Throughout the material below, count the lines that include the string "derecho", then report only the resulting number.

━━━━━━━━

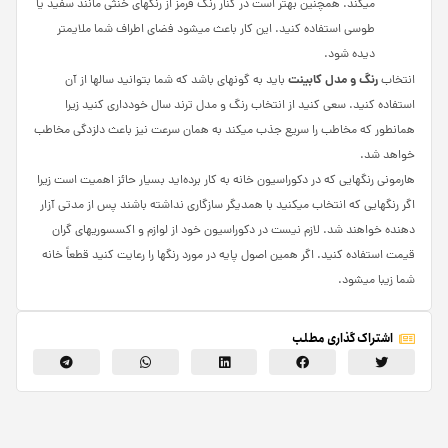
می­کند. همچنین بهتر است در کنار رنگ قرمز از رنگ­های خنثی مانند سفید یا
طوسی استفاده کنید. این کار باعث می­شود فضای اطراف شما ملایم­تر
دیده شود.
رنگ و مدل کابینت
انتخاب
باید به گونه­ای باشد که شما بتوانید سالها از آن
استفاده کنید. سعی کنید از انتخاب رنگ و مدل ترند سال خودداری کنید زیرا
همانطور که مخاطب را سریع جذب می­کند به همان سرعت نیز باعث دلزدگی مخاطب
خواهد شد.
هارمونی رنگ­هایی که در دکوراسیون خانه به کار برده‌اید بسیار حائز اهمیت است زیرا
اگر رنگ­هایی که انتخاب می­کنید با همدیگر سازگاری نداشته باشند پس از مدتی آزار
دهنده خواهند شد. لازم نیست در دکوراسیون خود از لوازم و اکسسوری­های گران
قیمت استفاده کنید. اگر همین اصول پایه در مورد رنگ­ها را رعایت کنید قطعاً خانه
شما زیبا می­شود.
اشتراک گذاری مطلب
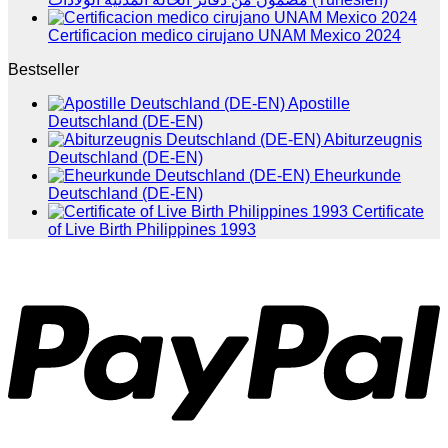
Certificacion medico cirujano UNAM Mexico 2024
Bestseller
Apostille
Deutschland (DE-EN)
Abiturzeugnis
Deutschland (DE-EN)
Eheurkunde
Deutschland (DE-EN)
Certificate
of Live Birth Philippines 1993
P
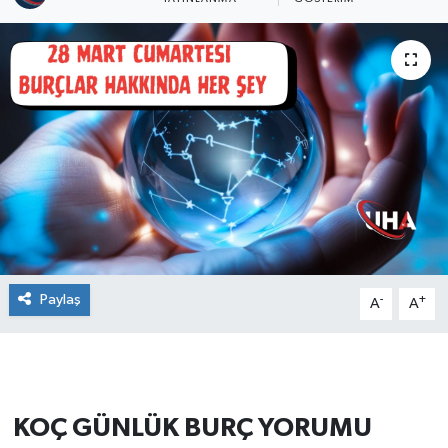
Paylaş
-
+
A
A
KOÇ GÜNLÜK BURÇ YORUMU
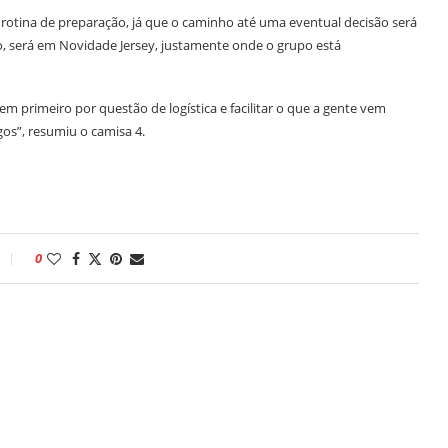
 rotina de preparação, já que o caminho até uma eventual decisão será
o, será em Novidade Jersey, justamente onde o grupo está
m primeiro por questão de logística e facilitar o que a gente vem
gos”, resumiu o camisa 4.
0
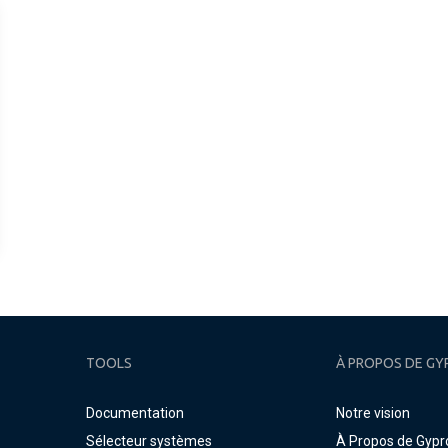
TOOLS
À PROPOS DE GY
Documentation
Notre vision
Sélecteur systèmes
À Propos de Gypr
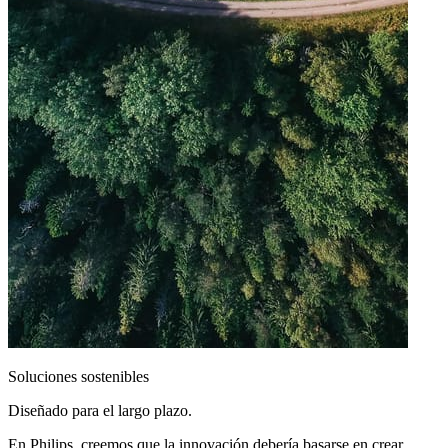
Soluciones sostenibles
Diseñado para el largo plazo.
En Philips, creemos que la innovación debería basarse en crear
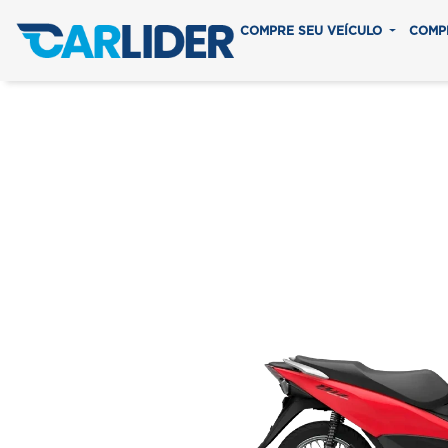
COMPRE SEU VEÍCULO
COMP
BIZ 
Em até 8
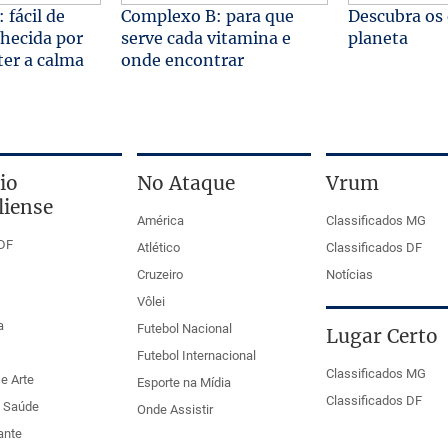
 fácil de
Complexo B: para que
Descubra os
nhecida por
serve cada vitamina e
planeta
ter a calma
onde encontrar
io
No Ataque
Vrum
liense
América
Classificados MG
DF
Atlético
Classificados DF
Cruzeiro
Notícias
Vôlei
a
Futebol Nacional
Lugar Certo
Futebol Internacional
Classificados MG
e Arte
Esporte na Mídia
Classificados DF
e Saúde
Onde Assistir
ante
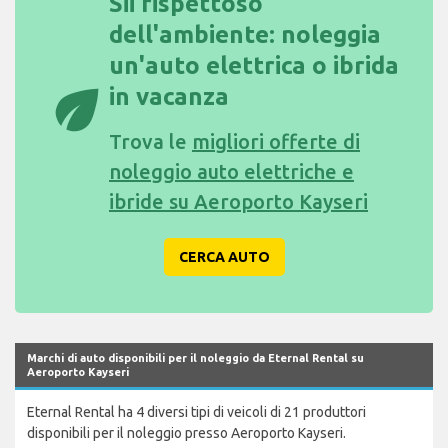
Sii rispettoso
dell'ambiente: noleggia
un'auto elettrica o ibrida
eco
in vacanza
Trova le
migliori offerte di
noleggio auto elettriche e
ibride su Aeroporto Kayseri
CERCA AUTO
Marchi di auto disponibili per il noleggio da Eternal Rental su
Aeroporto Kayseri
Eternal Rental ha 4 diversi tipi di veicoli di 21 produttori
disponibili per il noleggio presso Aeroporto Kayseri.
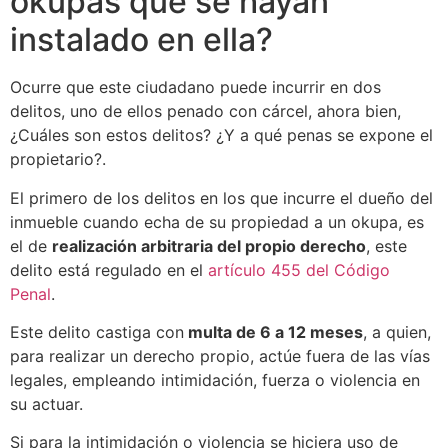
okupas que se hayan
instalado en ella?
Ocurre que este ciudadano puede incurrir en dos
delitos, uno de ellos penado con cárcel, ahora bien,
¿Cuáles son estos delitos? ¿Y a qué penas se expone el
propietario?.
El primero de los delitos en los que incurre el dueño del
inmueble cuando echa de su propiedad a un okupa, es
el de
realización arbitraria del propio derecho
, este
delito está regulado en el
artículo 455 del Código
Penal
.
Este delito castiga con
multa de 6 a 12 meses
, a quien,
para realizar un derecho propio, actúe fuera de las vías
legales, empleando intimidación, fuerza o violencia en
su actuar.
Si para la intimidación o violencia se hiciera uso de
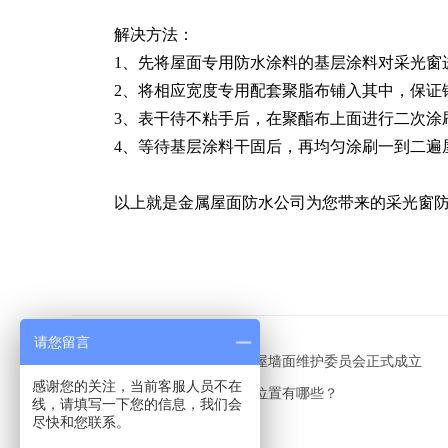
解决方法：
1、先将屋面专用防水涂料的基层涂料对采光窗
2、将相应宽度专用配套聚脂布铺入其中，保证
3、表干待不粘手后，在聚酯布上面进行二次涂刷
4、等待基层涂料干固后，再均匀涂刷一到二遍
以上就是金属屋面防水公司为您带来的采光窗防水
请您留言
上一篇：北京钢结构协会金属屋墙面维护委员会正式成立
感谢您的关注，当前客服人员不在
下一篇：彩钢屋面容易漏水的位置有哪些？
线，请填写一下您的信息，我们会
尽快和您联系。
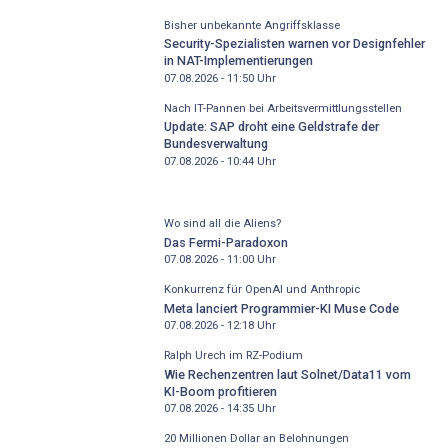
Bisher unbekannte Angriffsklasse
Security-Spezialisten warnen vor Designfehler
in NAT-Implementierungen
07.08.2026 - 11:50
Uhr
Nach IT-Pannen bei Arbeitsvermittlungsstellen
Update: SAP droht eine Geldstrafe der
Bundesverwaltung
07.08.2026 - 10:44
Uhr
Wo sind all die Aliens?
Das Fermi-Paradoxon
07.08.2026 - 11:00
Uhr
Konkurrenz für OpenAI und Anthropic
Meta lanciert Programmier-KI Muse Code
07.08.2026 - 12:18
Uhr
Ralph Urech im RZ-Podium
Wie Rechenzentren laut Solnet/Data11 vom
KI-Boom profitieren
07.08.2026 - 14:35
Uhr
20 Millionen Dollar an Belohnungen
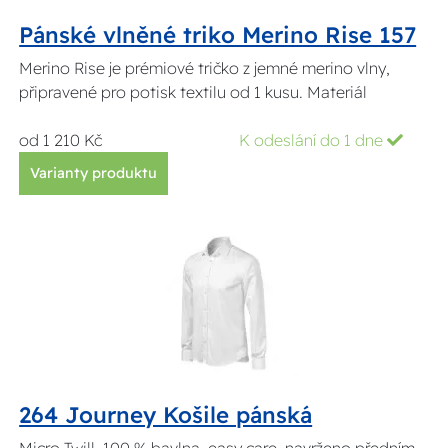
Pánské vlněné triko Merino Rise 157
Merino Rise je prémiové tričko z jemné merino vlny,
připravené pro potisk textilu od 1 kusu. Materiál
od 1 210 Kč
K odeslání do 1 dne
Varianty produktu
264 Journey Košile pánská
Micro Twill, 100 % bavlna, easy care. navrženo předním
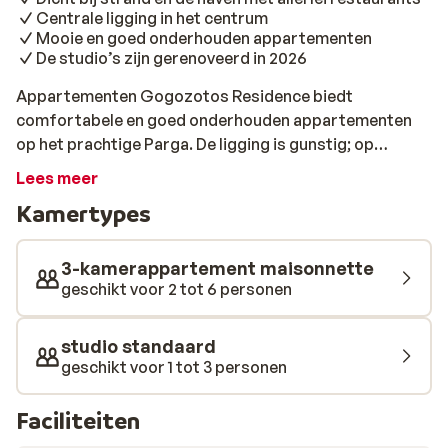
Centrale ligging in het centrum
Mooie en goed onderhouden appartementen
De studio’s zijn gerenoveerd in 2026
Appartementen Gogozotos Residence biedt
comfortabele en goed onderhouden appartementen
op het prachtige Parga. De ligging is gunstig; op
loopafstand van het centrum, gezellige haven en
Lees meer
strand. Elk appartement is uitgerust met moderne
Kamertypes
voorzieningen. Haal bij het bakkertje vers gebakken
brood aan de overkant van de straat en begin de dag
goed op je balkon of terras met een lekker ontbijt. In de
3-kamerappartement maisonnette
buurt zijn er veel eetgelegenheden en winkels,
geschikt voor 2 tot 6 personen
waardoor je goed de lokale keuken kunt verkennen. Het
vriendelijke personeel staat altijd klaar om te helpen
studio standaard
met eventuele vragen of verzoeken. Geniet van een
geschikt voor 1 tot 3 personen
zorgeloos verblijf in dit charmante deel van
Griekenland.
Faciliteiten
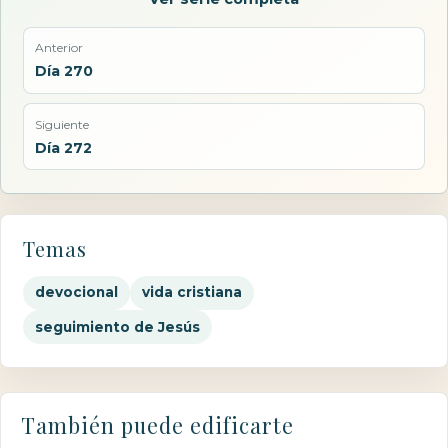
Anterior
Día 270
Siguiente
Día 272
Temas
devocional
vida cristiana
seguimiento de Jesús
También puede edificarte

━━━━━━━━

Your response: 2